Wyoming Child Custody Laws

Mother carrying daughter outside

Determining a child custody arrangement after a divorce or separation is so important, and what's even more important is that the arrangement is made right. Child custody laws will directly affect the outcome of nearly any arrangement made within the United States. While these laws in Wyoming might be similar to those in other states, but any differences in these laws could seriously impact your case. Here is some information about current child custody laws in Wyoming.

Factors used when determining child custody

As in nearly every other state, creating a child custody arrangement that adequately meets the child's best interests. A family court in Wyoming will examine these interests by looking a several factors. Some of these factors focus specifically on the parents and their ability to care for their child. They will look at how well parents can work together in raising their child and their willingness to encourage their child to have a relationship with the other parent. They'll also look at the locations of each parent and in order to determine if each of their residences are appropriate for the child to live in, and if their homes are close enough to accommodate joint or shared custody. Another thing that the courts will note is whether a parent has a history of abusing their child or spouse. The court will do whatever possible to protect a child from abuse, so the custody arrangement will certainly take this factor into account.

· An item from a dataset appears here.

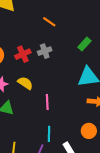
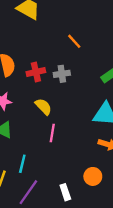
yellow semicircle: (25, 83) -> (43, 107), moved
cyan line: (49, 134) -> (22, 164), moved

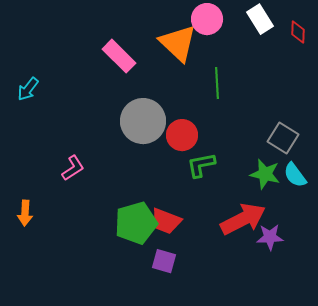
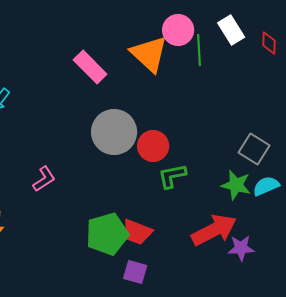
green line: (217, 83) -> (199, 50), moved
cyan semicircle: (295, 175) -> (266, 186), turned 104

Types of child custody in Wyoming

Wyoming recognizes both legal and physical custody as needing to be determined in a child custody case. Along with custody, child support is also an important element to be determined. As in many other states, legal custody recognizes a parent's legal right to make decisions for the child on large issues like education or health care. Physical custody recognizes a parent's physical right to live with and spend time with the child. Both legal and physical custody will be allocated to parents on a sole, joint or shared basis. Joint and shared custody both imply that parents will have equal or close-to-equal custody while sole custody implies that only one parent will have legal and/or physical custody. In Wyoming, joint or shared custody will only be granted in cases where it has been proven to be the best arrangement. These arrangements are also seen as depending on how well the parents can communicate with each other, as that is seen as a huge factor in making these kinds of custody arrangements work. 

When a custody order is being determined, parents are who agree on what they want out of their arrangement are able to create and present their agreement to a judge. Courts will often encourage this by asking parents to attend mediation with the hope that parents will be able to create their agreement during that time. If parents are to agree on a joint or shared order, and their proposed agreement gives each parent ample time to spend with their child, then their proposal is likely to be approved and implemented as an order. Besides parenting time decisions, parents will have to consider other factors like vacation time and transportation between homes. For legal custody, they will have to be in agreement to be able to make decisions together regarding their child. If parents are not able to come to an agreement during mediation, then a judge will step in and make a decision based on what they see as being in the child's best interests. 

As co-parents work out their custody agreement, they should also have a plan for how they plan to communicate moving forward. One such method of communication that might be suggested that parents use a co-parenting tool like the OurFamilyWizard website. The tools on OurFamilyWizard help support interactions between parents by providing different sections that handle different topics. For instance, parents can reserve all of their communication regarding scheduling changes or events for the kids to their OurFamilyWizard calendar. Being able to isolate communication having to do with scheduling to the calendar helps parents stay organized and ends the need to have to search through emails or remember verbal agreements to know what is going on. Also, everything is thoroughly documented within the different tools on the website, so both parents and the professionals they work with always know when something was posted or edited, and by whom.

This information is meant to help inform parents about what they may expect out of a child custody case in this state, but it should not be considered as legal advice. In any child custody case in Wyoming, it is best for parents to bring their questions or concerns to the attention of an attorney who specializes of family law. To find family law attorneys and other professionals in your area, check out our Resources page for Wyoming. 


NOTE: Many state and federal laws use terms like ‘custody’ when referring to arrangements regarding parenting time and decision-making for a child. While this has been the case for many years, these are not the only terms currently used to refer to these topics.

Today, many family law practitioners and even laws within certain states use terms such as ‘parenting arrangements’ or ‘parenting responsibility,’ among others, when referring to matters surrounding legal and physical child custody. You will find these terms as well as custody used on the OurFamilyWizard website.